Dimanche, 19 Avril 2020 à 17h00 - Source :Chronique Animation

Poursuivant sa formule consistant en un film annuel, Détective Conan voit son sixième long-métrage atteindre les salles obscures du Japon le 20 avril 2002, avec pour titre Baker Street no Bôrei. Sans grande surprise, Kenji Kodama reprend le flambeau en tant que réalisateur, mais une originalité vient cette fois marquer l'écriture du scénario. Ce n'est pas Kazunari Kôchi qui se charge de l'intrigue du long-métrage, mais Hisashi Nozawa, un écrivain japonais spécialisé dans le roman policier, dont les œuvres lui vaudront plusieurs prix littéraires comme le Prix Kuniko Mukôda et le Prix Edogawa Ranpo.
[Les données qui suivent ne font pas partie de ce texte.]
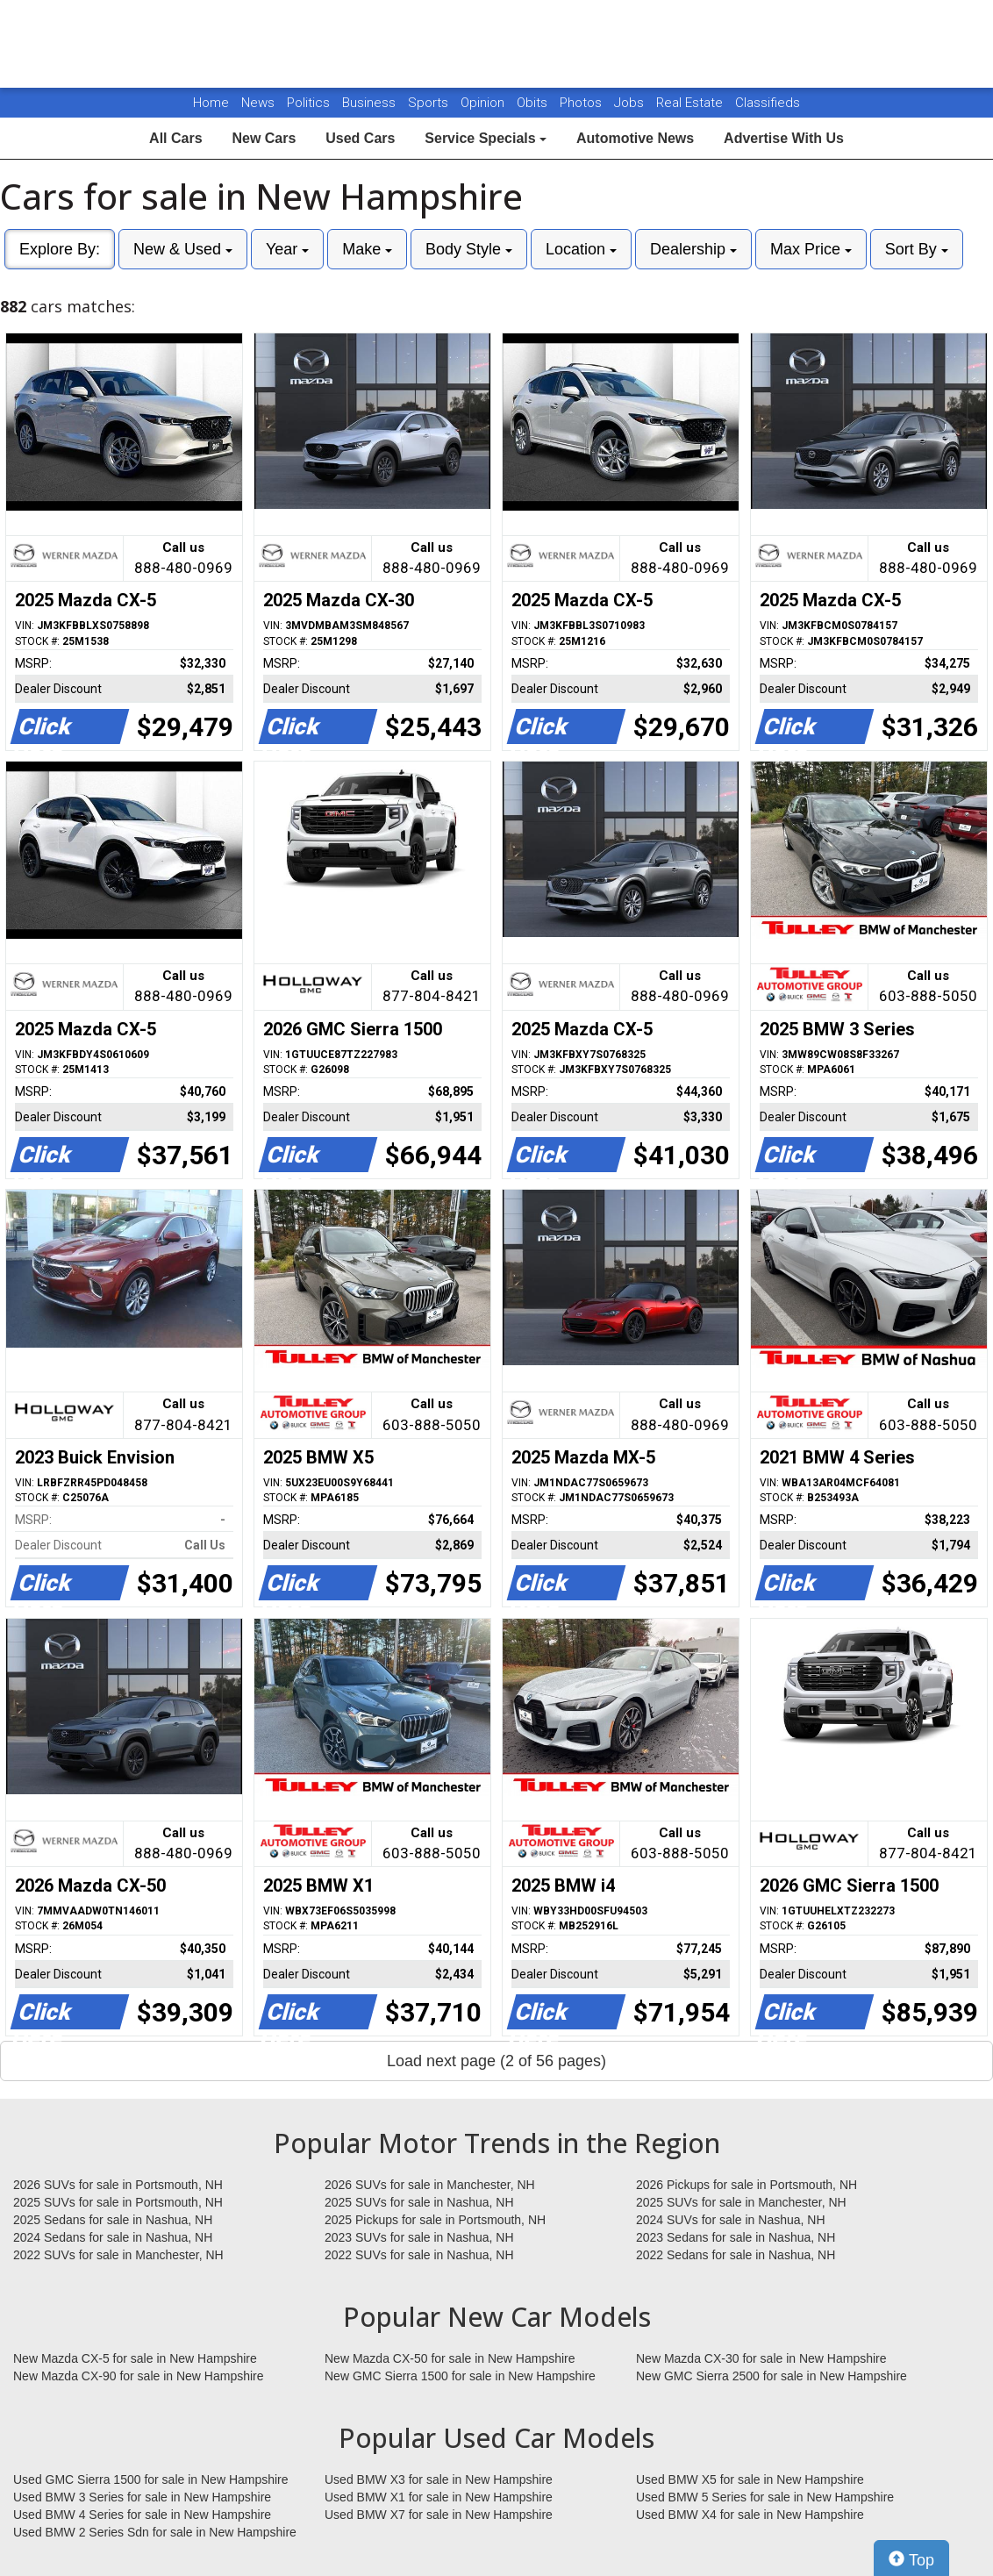 The height and width of the screenshot is (2576, 993). What do you see at coordinates (182, 249) in the screenshot?
I see `New & Used` at bounding box center [182, 249].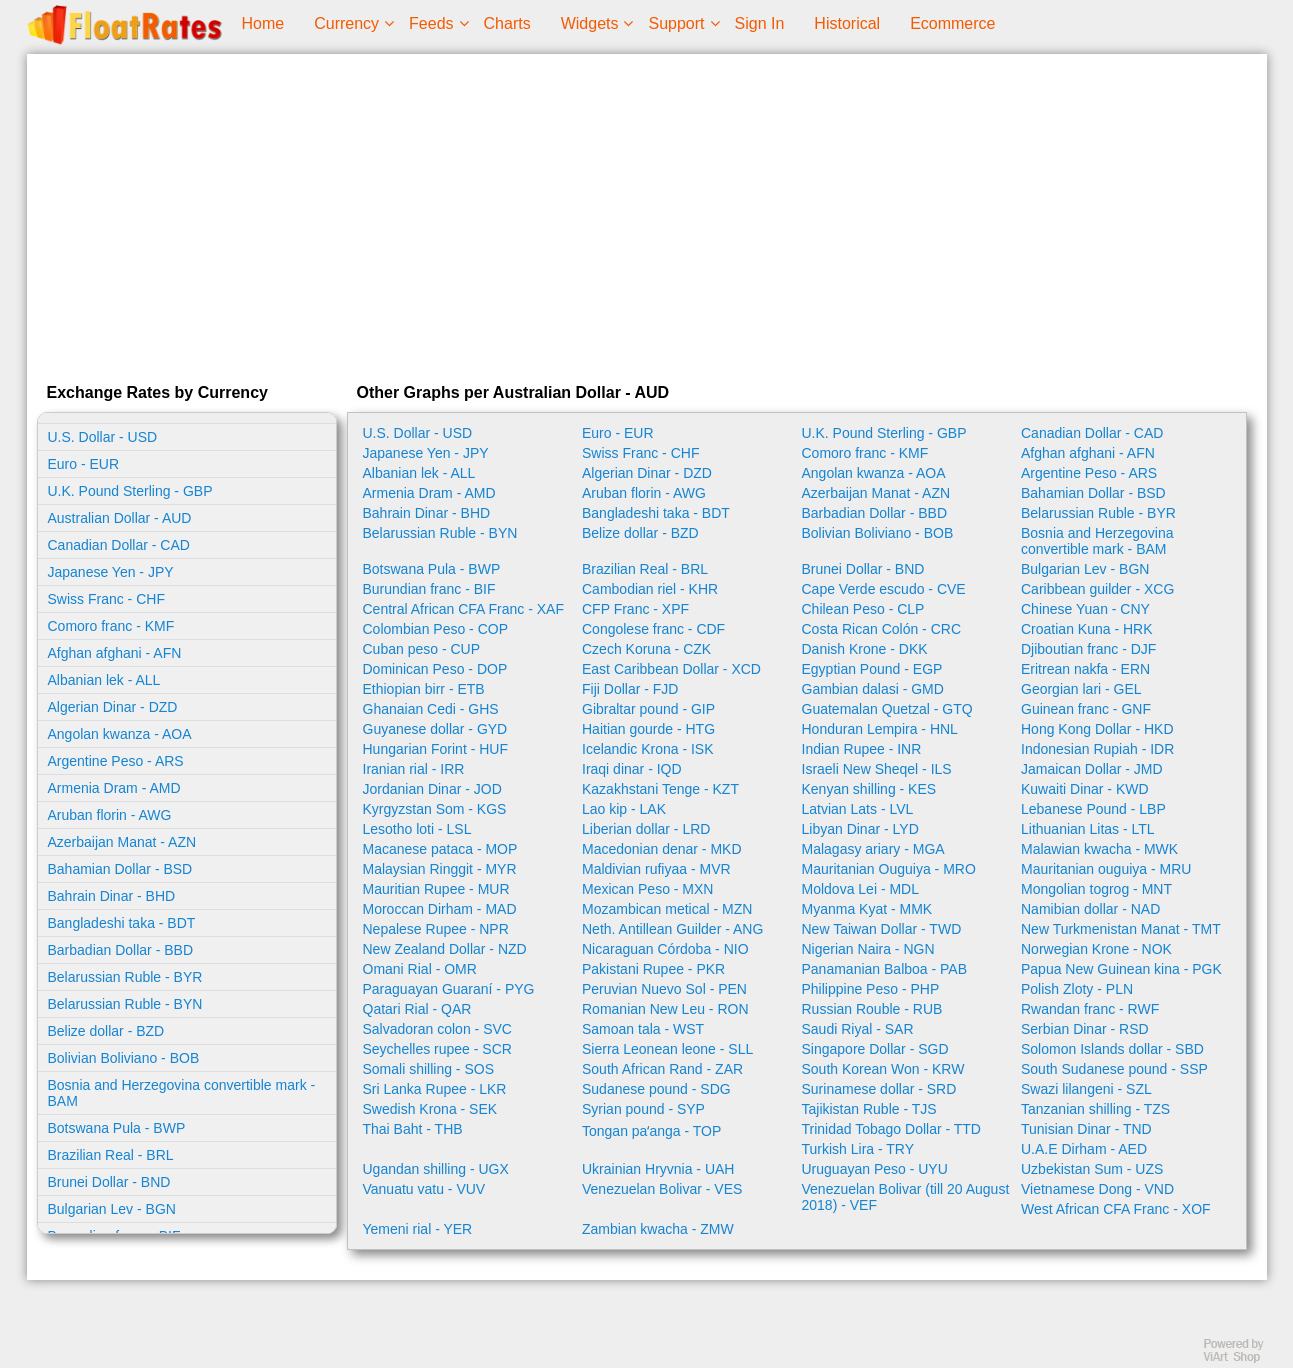 The image size is (1293, 1368). What do you see at coordinates (122, 842) in the screenshot?
I see `Azerbaijan Manat - AZN` at bounding box center [122, 842].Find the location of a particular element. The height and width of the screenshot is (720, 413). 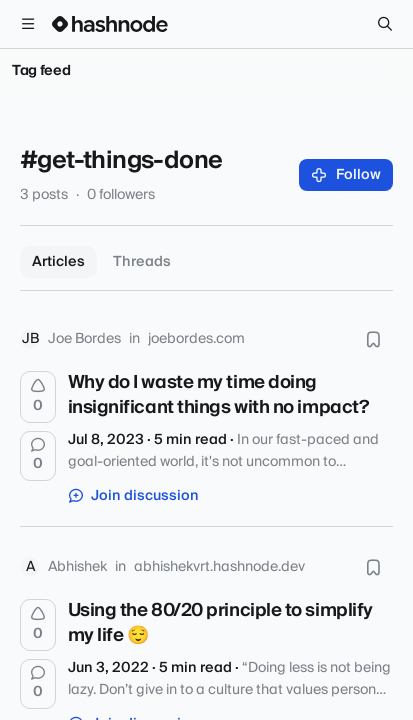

Malheureusement, l'homme de lettres mettra fin à ses jours un peu plus de deux ans après la sortie du film, en 2004.

En France, il convient de noter que le métrage est le premier inédit à paraître depuis 2009, année de sortie de « Décompte aux cieux » aux éditions Kazé. En même temps que les 5 premiers films et les 10 suivants, ce sixième opus paraît dans une édition combo DVD et Blu-ray début 2020, chez l'éditeur Black Box, et sous le titre « Le Fantôme de Baker Street ».


Entre polar et jeu-vidéo en VR

L'implication de Hisashi Nozawa dans l'écriture du film laissait forcément présager une histoire qui sort de l'ordinaire, par rapport à ce qu'on avait pu connaître précédemment dans la saga. Le métrage débute lorsqu'un enfant surdoué, Hiroki, achève le programme qu'il préparait : L'Arche de Noé. Une œuvre qu'il met au point juste avant de mettre fin à ses jours, sautant du building où il travaillait.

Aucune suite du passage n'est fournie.